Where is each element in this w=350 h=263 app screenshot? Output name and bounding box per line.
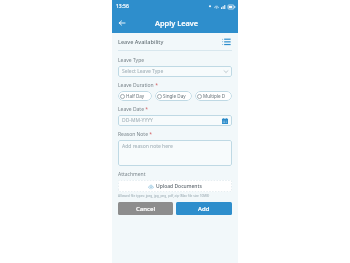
button[interactable]: Multiple D	[195, 91, 232, 101]
button[interactable]: Half Day	[118, 91, 152, 101]
button[interactable]: DD-MM-YYYY	[118, 115, 232, 126]
button[interactable]: Single Day	[155, 91, 192, 101]
staticText: *	[148, 131, 153, 138]
staticText: DD-MM-YYYY	[122, 117, 221, 124]
staticText: Select Leave Type	[122, 68, 224, 75]
button[interactable]: Select Leave Type	[118, 66, 232, 77]
staticText: Single Day	[163, 93, 186, 99]
button[interactable]: Upload Documents	[118, 180, 232, 192]
staticText: Reason Note	[118, 131, 148, 138]
button[interactable]: Leave Availability	[118, 36, 232, 47]
button[interactable]: Add reason note here	[118, 140, 232, 166]
staticText: Multiple D	[203, 93, 226, 99]
staticText: *	[144, 106, 149, 113]
staticText: *	[154, 82, 159, 89]
button[interactable]: Leave availability list	[221, 36, 232, 47]
staticText: Attachment	[118, 171, 146, 178]
staticText: Leave Date	[118, 106, 144, 113]
staticText: Leave Duration	[118, 82, 154, 89]
staticText: Half Day	[126, 93, 145, 99]
staticText: Cancel	[136, 205, 156, 213]
button[interactable]: Add	[176, 202, 232, 215]
staticText: Add	[198, 205, 210, 213]
button[interactable]: Pick date	[221, 117, 228, 124]
staticText: Upload Documents	[156, 183, 202, 190]
button[interactable]: Back	[115, 16, 129, 30]
staticText: Leave Type	[118, 57, 145, 64]
staticText: Allowed file types: jpeg, jpg, png, pdf,…	[118, 194, 210, 198]
staticText: Leave Availability	[118, 38, 221, 45]
staticText: Add reason note here	[122, 143, 173, 150]
staticText: Apply Leave	[155, 18, 199, 28]
staticText: 13:56	[116, 3, 129, 10]
button[interactable]: Cancel	[118, 202, 173, 215]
= = = = =
• EXERCISE REQUIREMENTS: Only a number should be returned: the count of lines above that include "Select".

• EXERCISE ANSWER: 2